Ollama provides a server and client for interfacing and packaging models, such as:

  - Hot loading models (e.g. when you request a model from your client Ollama will load it on demand).
  - Automatic model parallelisation.
  - Automatic model concurrency.
  - Automatic memory calculations for layer and GPU/CPU placement.
  - Layered model configuration (basically docker images for models).
  - Templating and distribution of model parameters, templates in a container image.
  - Near feature complete OpenAI compatible API as well as it's native native API that supports more advanced features such as model hot loading, context management, etc...
  - Native libraries for common languages.
  - Official container images for hosting.
  - Provides a client/server model for running remote or local inference servers with either Ollama or openai compatible clients.
  - Support for both an official and self hosted model and template repositories.
  - Support for multi-modal / Vision LLMs - something that llama.cpp is not focusing on providing currently.
  - Support for serving safetensors models, as well as running and creating models directly from their Huggingface model ID.

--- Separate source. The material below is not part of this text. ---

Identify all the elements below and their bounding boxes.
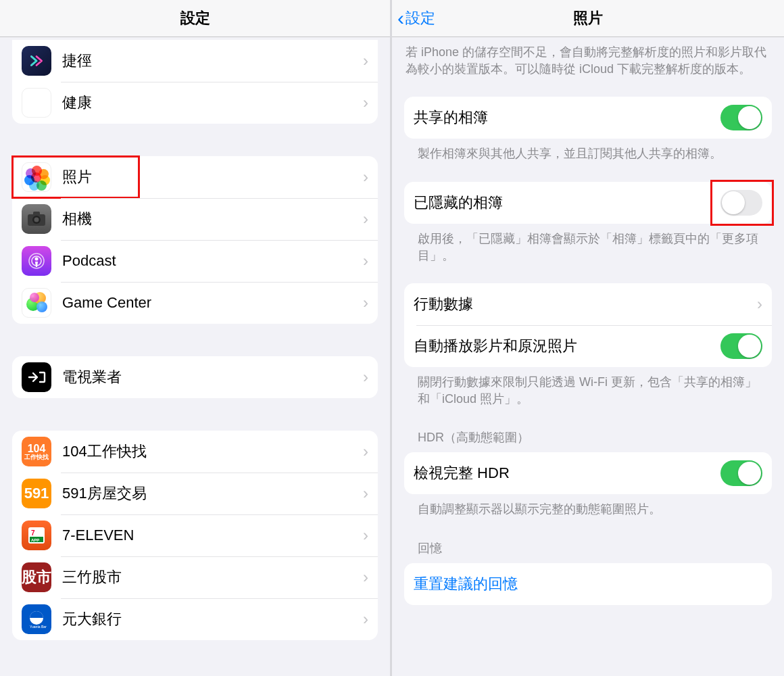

In addition to the llama.cpp engine, Ollama are working on adding additional model backends (e.g. things like exl2, awq, etc...).

Ollama is not "better" or "worse" than llama.cpp because it's an entirely different tool.

▲ spencerchubb a year ago | parent | next [-]

I think what you just said actually reinforces the point that ollama is a llama.cpp wrapper. I don't say that to disparage ollama, in fact I love ollama. It is an impressive piece of software. If x uses y under the hood, then we say "x is a y wrapper"

▲

smcleod a year ago | parent [-]

I mean.... is Debian just a libc6 wrapper? Is Firefox just a JavaScript wrapper?

Given Ollama currently has llama.cpp, mllama and safetensors backends, there's far more Ollama code and functionality than code that calls llama.cpp

	▲	spencerchubb a year ago \| parent [-]
		why do you say "just" a wrapper? it is not a bad thing to be a wrapper, it is just a descriptive term the amount of code does not dictate whether or not it is a wrapper.

▲ int_19h a year ago | parent | prev [-]

The biggest frustration with Ollama is that it's very opinionated about the way it stores models for usage. If all you use is Ollama, that doesn't matter much, but it's frustrating when that GGUF needs to be shared with other things.